Par une raison analogue, c'était une amie désirable. Quand elle était dans un salon, ses protégés pouvaient aller prendre l'air sans craindre que l'on touchât à leurs personnes. Prévenante, émue, raffinée en affection à ses heures, elle avait tout à coup dans les yeux des éclairs de tendresse qui surprenaient sur un visage un peu mâle. Thérèse prit bientôt du goût pour cette femme supérieure, sans s'apercevoir que madame de Castelbouc avait le tort de l'encourager dans son exclusivisme déjà trop grand à l'égard du monde. Mais malgré tout, un seul être conservait sur elle une complète influence: son mari.
Ce dernier, de son côté, avait sa favorite—en tout bien tout honneur—et cette favorite était une parente. À dire le vrai, la parenté s'était un peu relâchée, car, depuis dix ans, le marquis de Boisboucher, mari de la dame en question et cousin de Sénac, avait pris le large après une période assez courte de communauté, sinon de félicité conjugale. Sur la cause véritable de cette rupture consacrée par les tribunaux, sans débat, comme il convient entre gens bien élevés, les opinions variaient selon qu'on entendait les hommes ou les femmes. Les premiers affirmaient que l'insensible Herma était cause de l'accident, par une froideur d'autant plus exaspérante qu'elle répondait à une passion digne d'un accueil plus doux. Mais, dans le camp opposé, on racontait, sous les plumes des éventails, qu'Armand de Boisboucher n'était rien moins qu'un monstre, échappé sans doute des forêts mythologiques, du temps où les satyres et les faunes étaient sur pied jour et nuit.
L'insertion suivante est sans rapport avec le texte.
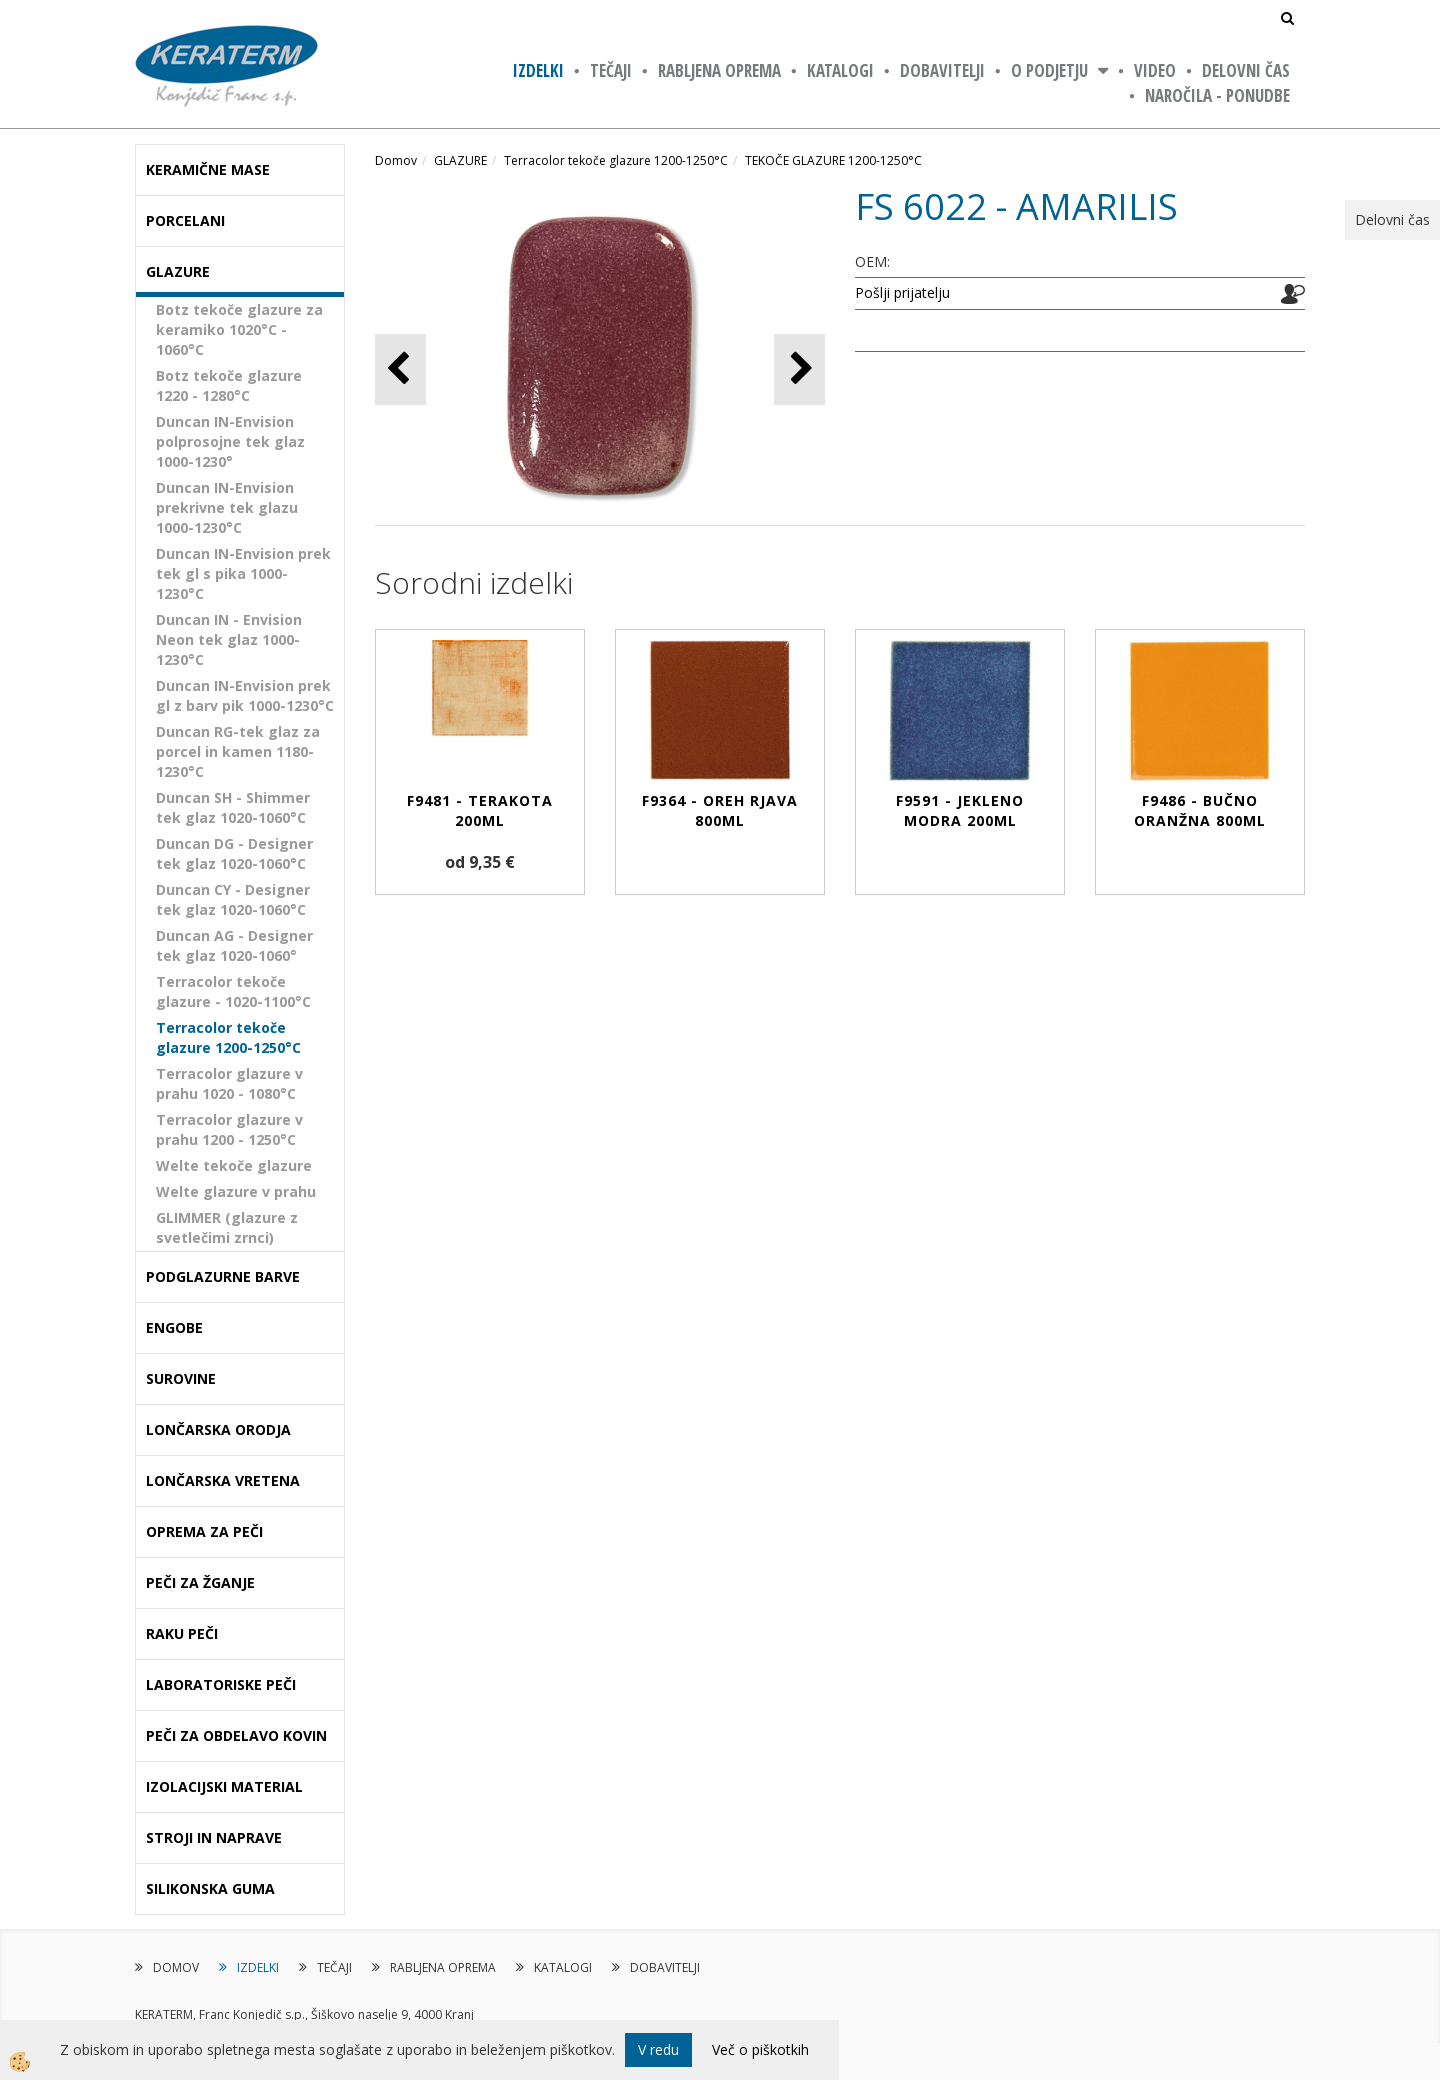 The image size is (1440, 2080). What do you see at coordinates (942, 70) in the screenshot?
I see `DOBAVITELJI` at bounding box center [942, 70].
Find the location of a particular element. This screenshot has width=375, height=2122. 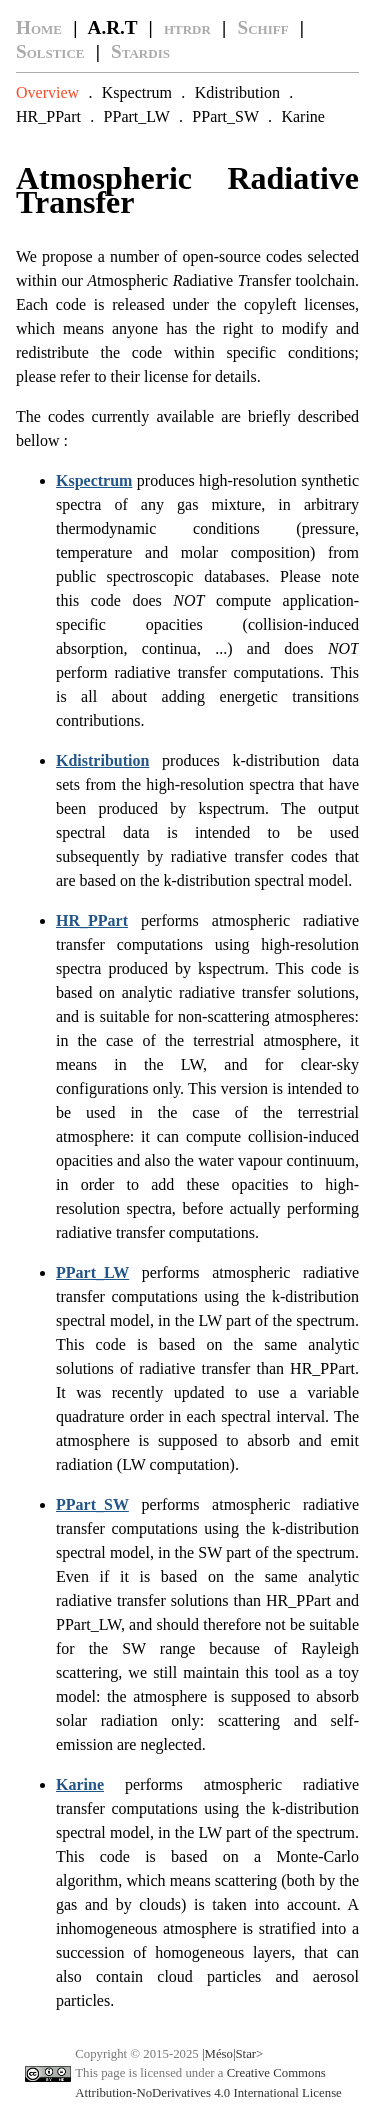 PPart_SW is located at coordinates (225, 116).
Quel que fût le crime ou le malheur du marquis, victime ou bourreau de sa femme, il n'était plus là pour se défendre, car depuis longtemps il ne quittait pas son château du Périgord, où il menait une existence de braconnier tempérée par l'ivresse. Fallait-il voir dans ce suicide moral le développement des instincts d'une brute, ou le désespoir d'un malheureux inconsolable de n'avoir pu réaliser le rêve de son amour? C'était affaire entre madame de Boisboucher et sa conscience. Quant au monde, il avait condamné, d'après sa coutume, celui des deux accusés qui ne se présentait pas, d'autant que la marquise était fort intelligente, très habile à ne pas se compromettre, tantôt sage, tantôt folle, tantôt charmeuse, tantôt touchante, grande dame le soir, artiste le matin, bonne amie quelquefois, impertinente et mal élevée à ses heures, jamais effleurée d'une ombre de passion, toujours coquette à faire trembler… mais il eût été plus court de la peindre d'un mot, en disant qu'elle était Polonaise.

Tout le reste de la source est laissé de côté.